What can flying insects contribute to neuroscience?
Insect neuroscience specialists are looking to unlock the mystery of how flying insects can rapidly respond to visual and other sensory cues, given that their tiny brains bear no comparison to the super capacity of their flying skills and speed.
Just like in humans, the brains of hoverflies and even tiny predatory robberflies have hundreds of thousands of neurones which give them survival abilities for hunting and pollen collecting, unparalleled even in the most advanced human technologies.

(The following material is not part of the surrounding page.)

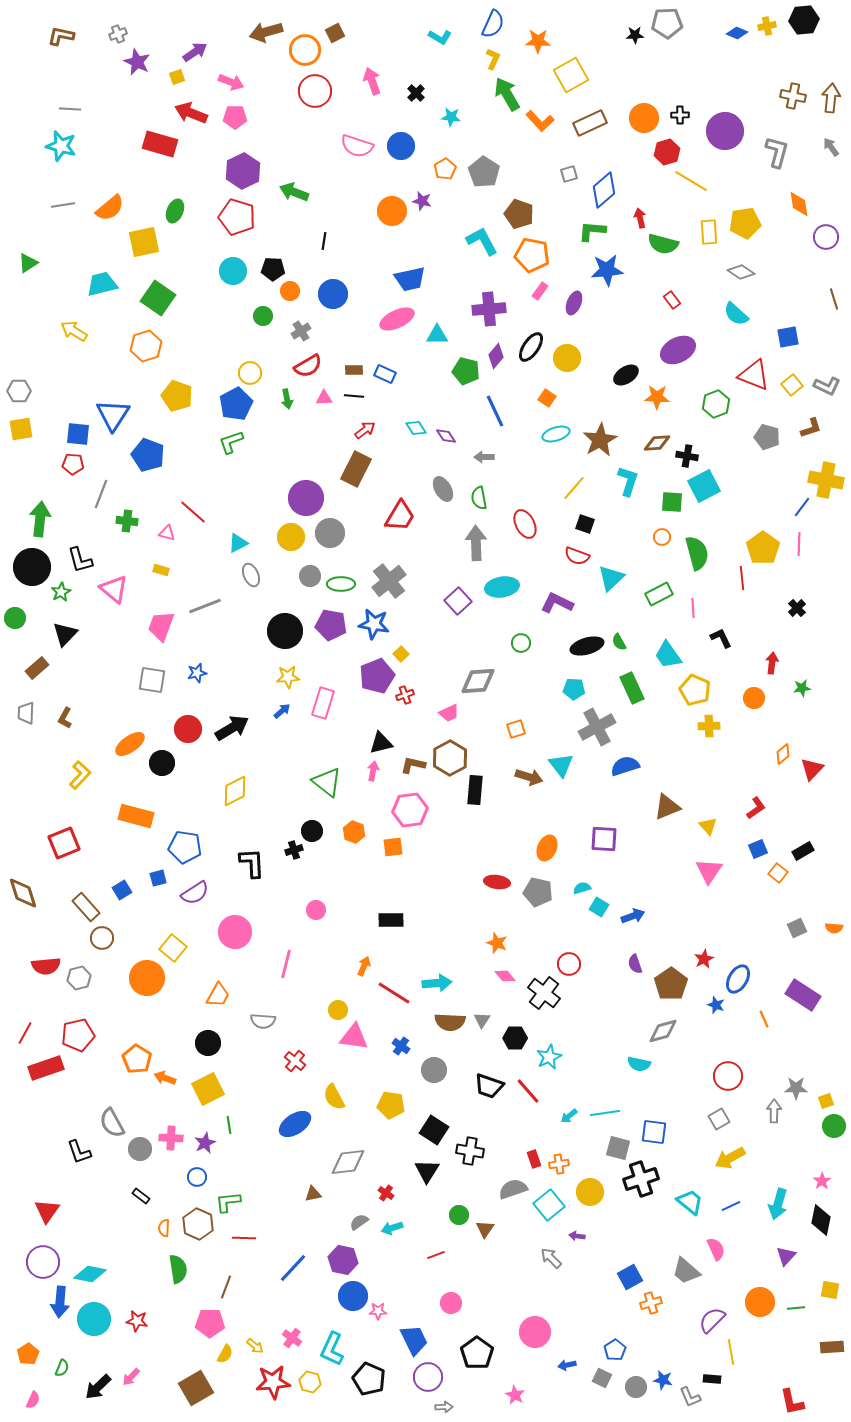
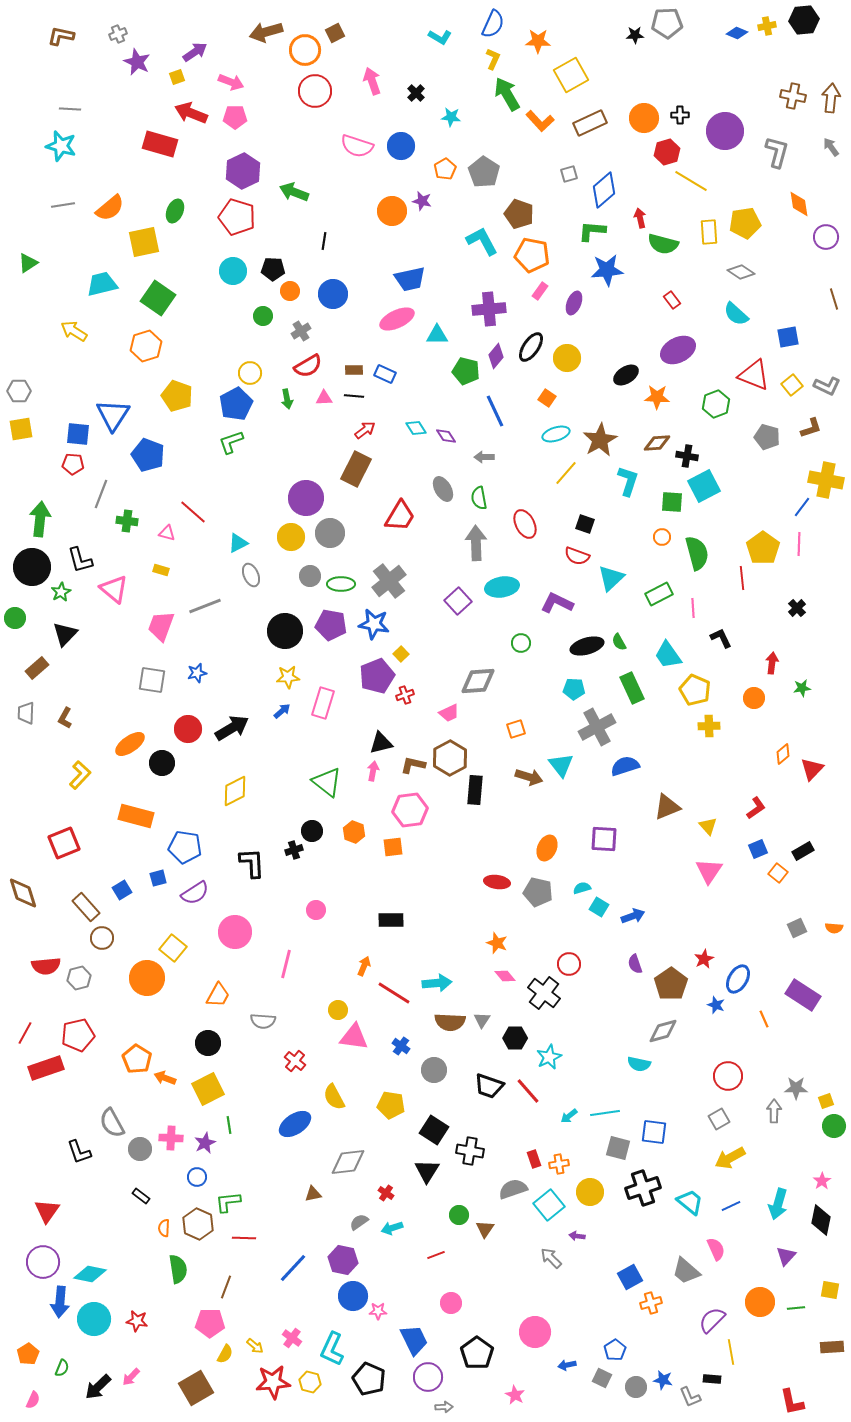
yellow line at (574, 488): moved 8 px left, 15 px up
black cross at (641, 1179): moved 2 px right, 9 px down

And just like humans, the descending nerve (or ‘spinal cord’) in flies narrows down to channel only a few hundred neurones at a time.
So how can these extraordinarily rapid insect responses occur when the body’s pre-motor pathways run into such a bottleneck linking messages from the brain to the wings and body?
Funded by the US Air Force Office of Scientific Research and an Australian Research Council Discovery grant, researchers from Flinders, Cambridge and Minnesota universities are looking for future directions in neuroscience from the study of highly advanced flying insects, such as predatory robberflies and dragonflies, and non-predatory hoverflies and bees.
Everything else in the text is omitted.